EXERCISE GOAL »
All lines containing the string "credit" must be copied from the entries.
[[ RECORDS, beginning ]]
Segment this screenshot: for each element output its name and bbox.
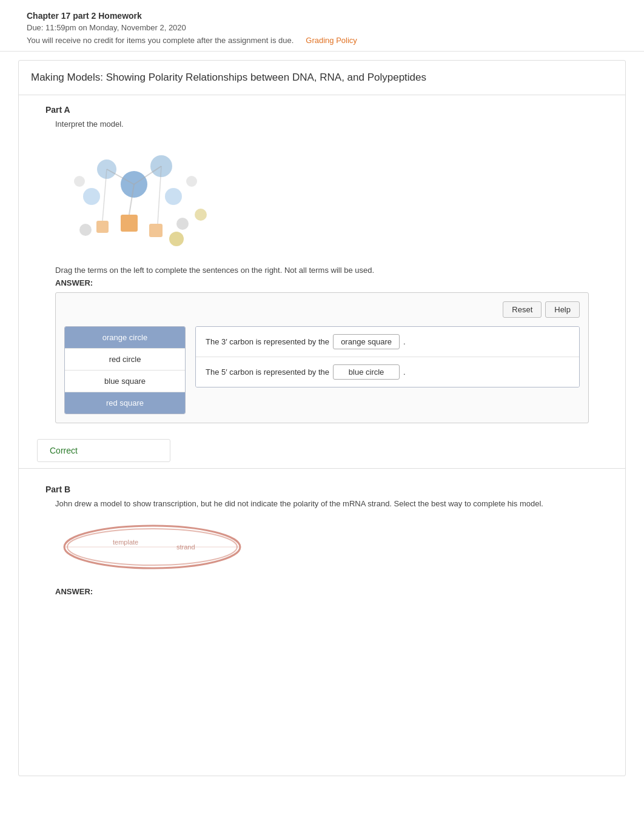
answer-box-a: Reset Help orange circle red circle blue… — [55, 292, 589, 423]
drop-target-2[interactable]: blue circle — [333, 364, 400, 380]
part-b-content: John drew a model to show transcription,… — [19, 499, 625, 606]
section-title: Making Models: Showing Polarity Relation… — [19, 61, 625, 95]
term-orange-circle[interactable]: orange circle — [65, 327, 185, 349]
svg-point-17 — [169, 232, 184, 246]
svg-point-13 — [176, 218, 189, 230]
page-header: Chapter 17 part 2 Homework Due: 11:59pm … — [0, 0, 644, 52]
sentence-1-suffix: . — [403, 337, 406, 346]
transcription-model-svg: template strand — [55, 517, 249, 577]
section-card: Making Models: Showing Polarity Relation… — [18, 60, 626, 776]
term-blue-square[interactable]: blue square — [65, 371, 185, 392]
drag-drop-area: orange circle red circle blue square red… — [64, 326, 580, 414]
svg-rect-5 — [121, 215, 138, 232]
svg-text:template: template — [113, 538, 138, 546]
answer-label-a: ANSWER: — [55, 278, 589, 287]
correct-label: Correct — [50, 446, 78, 455]
due-date: Due: 11:59pm on Monday, November 2, 2020 — [27, 23, 617, 32]
dna-model-image — [55, 136, 213, 257]
reset-help-row: Reset Help — [64, 301, 580, 318]
part-a-label: Part A — [19, 105, 625, 119]
no-credit-notice: You will receive no credit for items you… — [27, 36, 293, 45]
no-credit-row: You will receive no credit for items you… — [27, 36, 617, 45]
drop-target-1[interactable]: orange square — [333, 334, 400, 349]
reset-button[interactable]: Reset — [503, 301, 542, 318]
sentence-row-1: The 3′ carbon is represented by the oran… — [196, 327, 579, 357]
term-red-circle[interactable]: red circle — [65, 349, 185, 371]
svg-point-15 — [186, 176, 197, 187]
sentence-2-prefix: The 5′ carbon is represented by the — [206, 367, 329, 377]
svg-rect-7 — [96, 221, 109, 233]
correct-banner: Correct — [37, 439, 607, 462]
part-a-content: Interpret the model. — [19, 119, 625, 433]
svg-point-18 — [195, 209, 207, 221]
term-red-square[interactable]: red square — [65, 392, 185, 414]
svg-rect-6 — [149, 224, 163, 237]
part-b-label: Part B — [19, 485, 625, 499]
svg-point-4 — [83, 188, 100, 205]
part-divider — [19, 468, 625, 469]
part-b-container: Part B John drew a model to show transcr… — [19, 475, 625, 606]
sentence-row-2: The 5′ carbon is represented by the blue… — [196, 357, 579, 387]
correct-box: Correct — [37, 439, 170, 462]
grading-policy-link[interactable]: Grading Policy — [306, 36, 357, 45]
assignment-title: Chapter 17 part 2 Homework — [27, 11, 617, 21]
dna-model-svg — [55, 136, 213, 257]
help-button[interactable]: Help — [545, 301, 580, 318]
part-a-instruction: Interpret the model. — [55, 119, 589, 129]
term-bank: orange circle red circle blue square red… — [64, 326, 186, 414]
part-b-instruction: John drew a model to show transcription,… — [55, 499, 589, 508]
bottom-padding — [19, 606, 625, 776]
sentence-2-suffix: . — [403, 367, 406, 377]
drag-instruction: Drag the terms on the left to complete t… — [55, 266, 589, 275]
sentence-area: The 3′ carbon is represented by the oran… — [195, 326, 580, 387]
transcription-model-image: template strand — [55, 517, 249, 577]
svg-point-14 — [79, 224, 92, 236]
svg-point-16 — [74, 176, 85, 187]
sentence-1-prefix: The 3′ carbon is represented by the — [206, 337, 329, 346]
answer-label-b: ANSWER: — [55, 587, 589, 596]
svg-point-3 — [165, 188, 182, 205]
part-a-container: Part A Interpret the model. — [19, 95, 625, 462]
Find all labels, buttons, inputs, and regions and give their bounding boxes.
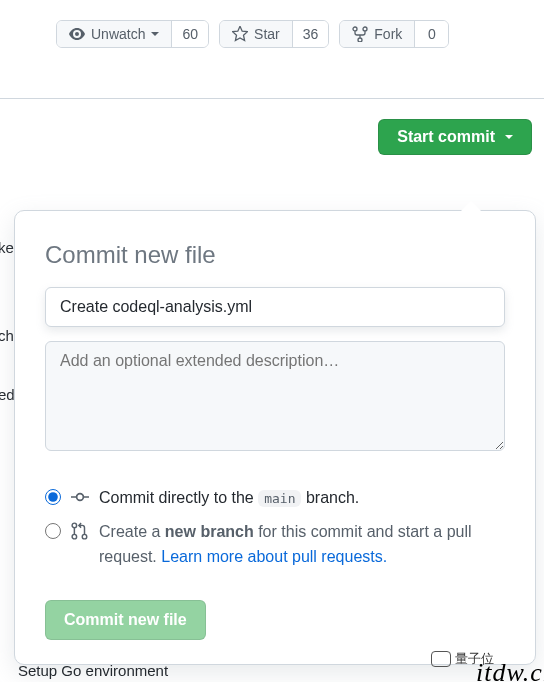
watch-count[interactable]: 60 — [171, 21, 208, 47]
fork-group: Fork 0 — [339, 20, 449, 48]
commit-message-input[interactable] — [45, 287, 505, 327]
star-group: Star 36 — [219, 20, 329, 48]
radio-new-branch[interactable]: Create a new branch for this commit and … — [45, 515, 505, 574]
radio-direct-label: Commit directly to the main branch. — [99, 485, 505, 511]
commit-description-textarea[interactable] — [45, 341, 505, 451]
radio-commit-direct-input[interactable] — [45, 489, 61, 505]
branch-badge: main — [258, 490, 301, 507]
popover-title: Commit new file — [45, 241, 505, 269]
star-count[interactable]: 36 — [292, 21, 329, 47]
unwatch-label: Unwatch — [91, 26, 145, 42]
fork-button[interactable]: Fork — [340, 21, 414, 47]
svg-point-0 — [77, 494, 84, 501]
obscured-text: ch — [0, 327, 14, 344]
fork-icon — [352, 26, 368, 42]
radio-commit-direct[interactable]: Commit directly to the main branch. — [45, 481, 505, 515]
learn-more-link[interactable]: Learn more about pull requests. — [161, 548, 387, 565]
git-commit-icon — [71, 488, 89, 506]
obscured-workflow-name: Setup Go environment — [18, 662, 168, 679]
star-button[interactable]: Star — [220, 21, 292, 47]
obscured-text: ed — [0, 386, 15, 403]
start-commit-label: Start commit — [397, 128, 495, 146]
svg-point-2 — [72, 534, 77, 539]
obscured-text: ke — [0, 239, 14, 256]
fork-count[interactable]: 0 — [414, 21, 448, 47]
unwatch-button[interactable]: Unwatch — [57, 21, 171, 47]
radio-new-branch-label: Create a new branch for this commit and … — [99, 519, 505, 570]
caret-down-icon — [151, 32, 159, 36]
repo-action-buttons: Unwatch 60 Star 36 Fork 0 — [0, 0, 544, 99]
commit-new-file-button[interactable]: Commit new file — [45, 600, 206, 640]
git-pull-request-icon — [71, 522, 89, 540]
radio-new-branch-input[interactable] — [45, 523, 61, 539]
svg-point-1 — [72, 523, 77, 528]
start-commit-button[interactable]: Start commit — [378, 119, 532, 155]
caret-down-icon — [505, 135, 513, 139]
eye-icon — [69, 26, 85, 42]
star-icon — [232, 26, 248, 42]
watch-group: Unwatch 60 — [56, 20, 209, 48]
fork-label: Fork — [374, 26, 402, 42]
svg-point-3 — [82, 534, 87, 539]
commit-target-radiogroup: Commit directly to the main branch. Crea… — [45, 481, 505, 574]
watermark-url: itdw.cr — [476, 658, 544, 682]
commit-popover: Commit new file Commit directly to the m… — [14, 210, 536, 665]
star-label: Star — [254, 26, 280, 42]
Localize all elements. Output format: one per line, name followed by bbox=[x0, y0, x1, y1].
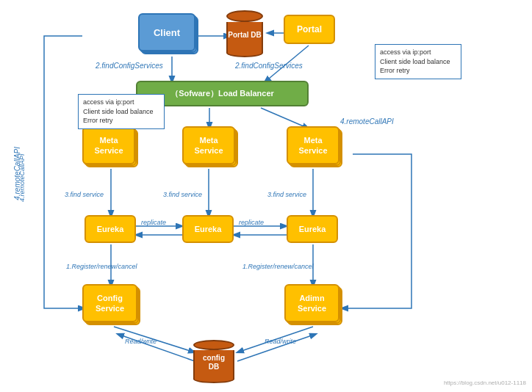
[[ RECORDS, end ]]
ANSWER TO THIS EXERCISE »
no-credit-notice: You will receive no credit for items you… — [27, 36, 293, 45]
no-credit-row: You will receive no credit for items you… — [27, 36, 617, 45]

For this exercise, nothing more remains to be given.